Safe and Secure Investing

Many people ask for investing advices before they put their money into some form of investment. They usually focus on the kind of investment they have to make, thinking that is the major component in investing. Investing is not a product. Investing is rather a plan, and the reason why people don’t get rich is not because they are not earning enough.

It is because they don’t have a plan to become rich. The reality is most people plan to get poor. They work for their whole life and when they retire they have a plan to become poor. Whenever you plan, you should focus on making it Safe and secure, comfortable and it should be a plan to become rich. Most educated people have a plan to become safe and secure because of their pension plans. To be comfortable they may invest in real estate or pick and choose a stock.
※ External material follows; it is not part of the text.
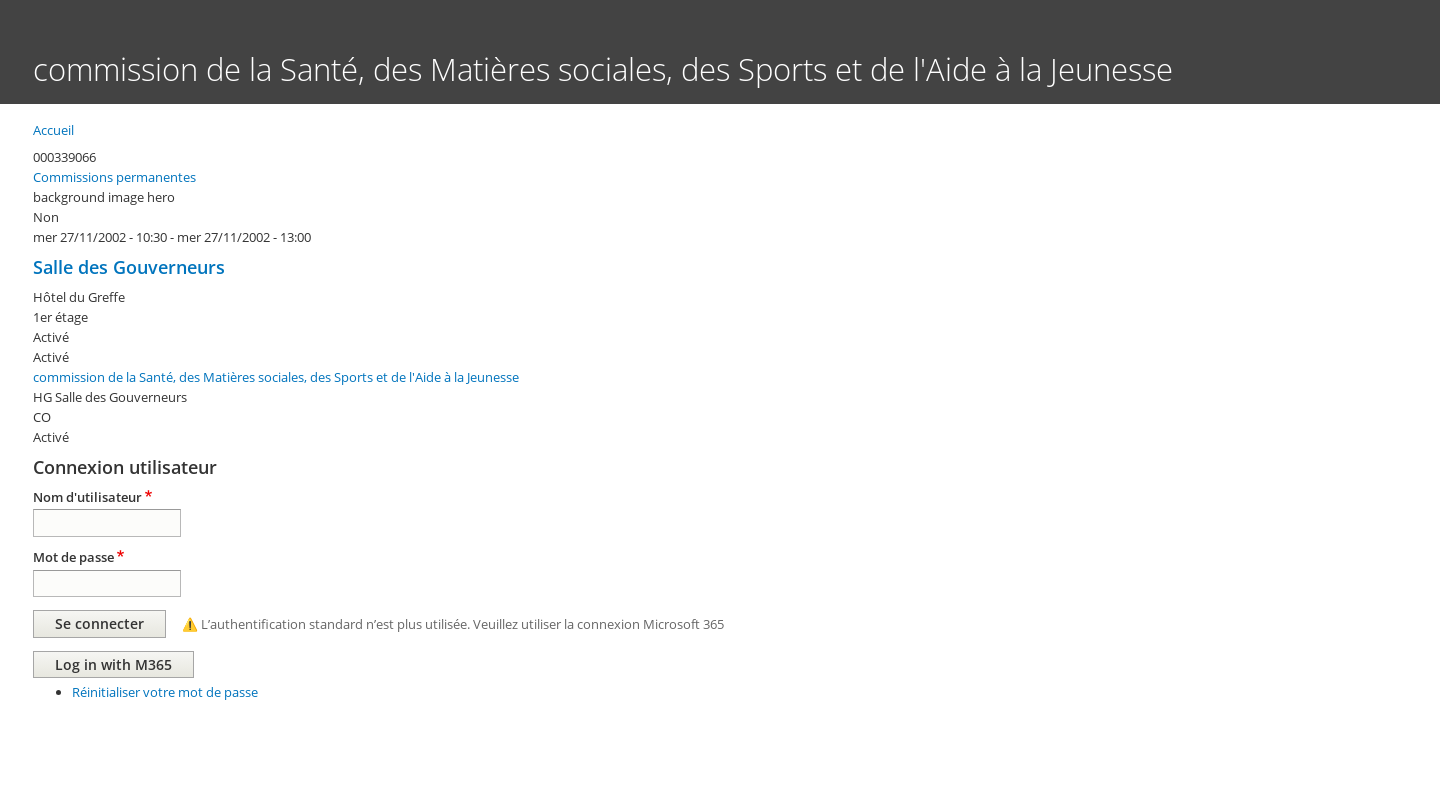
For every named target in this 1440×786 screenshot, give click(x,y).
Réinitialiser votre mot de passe (165, 692)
There is a big difference between rich people who are employees, self-employed and businesspersons, even if they earn the same amount of money. It all depends on how the money is made. All of the above people make their money in different ways. Because of this the businessperson is miles ahead of the others. He is going to exceed the wealth capability because he has full control over how the money is made. As the employee and the self- employed have no control over how they make the money or the various entities, they can’t increase the amount of money they make.

Sometimes the employee makes more money in earlier life because of the safe and secure job. But if the businessperson understands and catches on, he can have a better income, because he can make more money and the tax is on his favor. Employees become frustrated when they know that they are stuck in the employee quadrant and they have to quit their job to get into the businessperson’s quadrant. While investing, it is important to consider the velocity of the money that we put in.

The velocity of investing tells us how fast we get the money back. For instance the money that is put in a pension plan is too slow in replacing itself. But if we think of money put in a piece of real estate, we can get the money back so fast and invest it in another property. Investments with a very low velocity have very little potential for growth.